After 3 weeks in exile, I'm back at my own desk! I also have a cold, so I don't want to leave the house ever again, even though there are any number of great shows to see tonight. Due to impeccable bad timing, we have tickets to the opera, so we're doing that. If you're not doing that, here are some good names to choose from this week:

Booze & Glory
This seems like a more realistic aspiration for a band than fortune and glory. Playing for beer money.

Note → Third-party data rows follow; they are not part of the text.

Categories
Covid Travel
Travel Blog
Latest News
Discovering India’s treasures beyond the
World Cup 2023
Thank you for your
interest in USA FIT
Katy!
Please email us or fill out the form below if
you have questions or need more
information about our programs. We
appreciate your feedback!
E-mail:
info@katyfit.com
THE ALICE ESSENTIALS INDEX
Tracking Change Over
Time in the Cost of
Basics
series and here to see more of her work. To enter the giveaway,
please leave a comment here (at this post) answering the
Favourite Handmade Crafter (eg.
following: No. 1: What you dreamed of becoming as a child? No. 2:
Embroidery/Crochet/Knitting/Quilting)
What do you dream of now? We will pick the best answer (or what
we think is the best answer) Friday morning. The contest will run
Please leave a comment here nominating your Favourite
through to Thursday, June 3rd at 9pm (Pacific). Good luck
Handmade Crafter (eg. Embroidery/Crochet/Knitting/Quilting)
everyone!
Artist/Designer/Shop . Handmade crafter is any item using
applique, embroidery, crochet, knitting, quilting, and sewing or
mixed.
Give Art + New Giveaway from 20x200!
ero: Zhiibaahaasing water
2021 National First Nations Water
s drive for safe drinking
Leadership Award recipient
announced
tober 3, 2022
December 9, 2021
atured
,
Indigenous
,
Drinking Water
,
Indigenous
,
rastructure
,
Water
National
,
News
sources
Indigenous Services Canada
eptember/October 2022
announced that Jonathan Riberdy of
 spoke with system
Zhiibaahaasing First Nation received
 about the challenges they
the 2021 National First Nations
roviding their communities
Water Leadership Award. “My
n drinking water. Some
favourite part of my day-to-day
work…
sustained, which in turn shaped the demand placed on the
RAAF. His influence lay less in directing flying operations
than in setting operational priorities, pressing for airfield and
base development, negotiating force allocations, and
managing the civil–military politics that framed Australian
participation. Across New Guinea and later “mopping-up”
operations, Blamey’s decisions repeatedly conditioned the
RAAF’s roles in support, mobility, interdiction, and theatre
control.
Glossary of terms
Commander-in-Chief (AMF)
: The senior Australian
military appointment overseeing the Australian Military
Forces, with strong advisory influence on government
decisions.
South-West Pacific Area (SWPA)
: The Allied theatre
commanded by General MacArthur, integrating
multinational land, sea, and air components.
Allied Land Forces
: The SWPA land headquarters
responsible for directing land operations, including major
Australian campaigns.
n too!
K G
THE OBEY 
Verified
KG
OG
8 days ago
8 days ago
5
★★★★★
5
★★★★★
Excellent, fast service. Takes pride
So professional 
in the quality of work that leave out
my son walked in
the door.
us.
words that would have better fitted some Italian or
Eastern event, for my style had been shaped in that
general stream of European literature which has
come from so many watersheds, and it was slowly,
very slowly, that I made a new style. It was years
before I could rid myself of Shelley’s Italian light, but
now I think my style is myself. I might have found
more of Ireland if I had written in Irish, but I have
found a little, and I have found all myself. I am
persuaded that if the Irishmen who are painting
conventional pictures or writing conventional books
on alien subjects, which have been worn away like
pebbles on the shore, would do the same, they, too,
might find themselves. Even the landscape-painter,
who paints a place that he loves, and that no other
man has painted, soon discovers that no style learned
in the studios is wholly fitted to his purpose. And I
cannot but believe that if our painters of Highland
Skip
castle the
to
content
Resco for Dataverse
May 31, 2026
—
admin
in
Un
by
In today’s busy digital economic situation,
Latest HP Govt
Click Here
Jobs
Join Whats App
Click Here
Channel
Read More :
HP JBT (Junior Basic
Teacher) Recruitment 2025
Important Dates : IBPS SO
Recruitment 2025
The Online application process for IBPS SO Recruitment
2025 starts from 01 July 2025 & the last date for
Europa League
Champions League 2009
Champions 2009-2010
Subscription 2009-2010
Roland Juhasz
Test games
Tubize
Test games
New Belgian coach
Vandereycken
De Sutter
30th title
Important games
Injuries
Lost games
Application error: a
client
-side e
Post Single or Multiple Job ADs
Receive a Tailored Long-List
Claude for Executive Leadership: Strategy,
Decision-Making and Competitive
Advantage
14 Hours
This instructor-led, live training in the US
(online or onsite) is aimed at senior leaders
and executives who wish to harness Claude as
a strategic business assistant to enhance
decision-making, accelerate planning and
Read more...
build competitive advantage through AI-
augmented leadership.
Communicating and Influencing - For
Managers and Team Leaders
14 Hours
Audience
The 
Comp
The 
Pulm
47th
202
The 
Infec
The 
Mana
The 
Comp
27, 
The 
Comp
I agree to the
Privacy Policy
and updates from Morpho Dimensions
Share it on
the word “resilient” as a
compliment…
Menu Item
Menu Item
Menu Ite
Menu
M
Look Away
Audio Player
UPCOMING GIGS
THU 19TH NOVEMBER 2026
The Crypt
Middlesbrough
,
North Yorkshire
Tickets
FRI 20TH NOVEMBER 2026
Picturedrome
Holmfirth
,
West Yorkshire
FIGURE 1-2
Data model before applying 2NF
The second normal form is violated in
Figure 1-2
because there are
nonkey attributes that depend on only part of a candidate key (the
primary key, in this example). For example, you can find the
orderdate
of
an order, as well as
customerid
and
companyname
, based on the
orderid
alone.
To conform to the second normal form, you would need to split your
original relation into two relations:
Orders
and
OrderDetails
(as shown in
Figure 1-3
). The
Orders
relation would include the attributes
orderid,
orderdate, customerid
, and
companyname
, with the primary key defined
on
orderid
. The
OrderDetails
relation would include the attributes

The Brian Jonestown Massacre
This one falls into a perennial favorite category, the one that makes a rapid turn from one thing to another, causing you to spew whatever you're drinking out your nose.

Spaceotter
Floating on his back among the stars, eating space urchins off his chest.

Woodshed
I grew up in a house with an actual woodshed: we stored stovewood and garden tools out there, and it also had a workbench for fixing things. Although we were a musical family, I don't think anyone ever went out there to practice an instrument, but my older brother (age 5 when we moved into that house) had heard enough about woodsheds to worry that he'd get more spankings. Fortunately, it wasn't that sort of woodshed, either.

Zombie Jihad
Can the unholy undead engage in holy war? 

Saturday, May 14, 2016

May 14, 2016

I'm in the late stages of preparing a book for publication, so it seems appropriate to go with a (mostly) literary theme this week, bookended by Shakespeare and Dickens. Thanks to the bands for cooperating and making it possible!

Casca's Dagger
One character's prop suggests the whole tragedy.

Fragile Lung
This is the exception to the theme, unless medical texts count as literature. There's a nice irony here in that their music is all about masterful singing, which relies on strong lungs.

In the Whale 
Where Ahab's leg resides.

Mandroid Echostar
Now we enter the realm of pulp sci-fi. I imagine this character was Buzz Lightyear's delinquent roommate at the Space Ranger Academy who dropped out and became a smuggler or spaceman of fortune.

Marley's Ghost 
Back to the classics for the other bookend, identical in structure to Casca's Dagger but referring to a character rather than a prop -- the first of four spirits intent on Scrooge's redemption. If it were up to me, Marley would get promoted to Heaven for this act.

Saturday, May 7, 2016

May 7, 2016

I'm writing from a remote undisclosed location this week, but thanks to the magic of the internet, you can't even tell! We don't seem to be convenient to anything here so we don't plan on partaking of nightlife. Don't let that stop you! There are loads of creatively named bands out there, including these five:

Fire Retarded
This is a rare appropriate use of the word "retarded." Safety first!

Hollow Sidewalks
There's a whole underground city down there! (In Seattle, this is literally true.)


Lunch
The other most important meal of the day. I want to see them on a bill with Pouch and Porch.


Pastel Motel
This one has a fun rhyme, and an odd nostalgic appeal for me. When I was around 9 years old, I read a funny middle-grade novel called The Pink Motel by Carol Ryrie Brink, about resourceful children playing detective around a rundown motel in Florida. It stuck with me even though I read it only once and didn't encounter it again for over 20 years, when I found a copy at a church rummage sale. I bought it and still have it, another 20+ years down the road. I still haven't stayed in a pastel motel myself, but I hope to someday.


Valley Maker 
Hint: it's water, in liquid or solid form.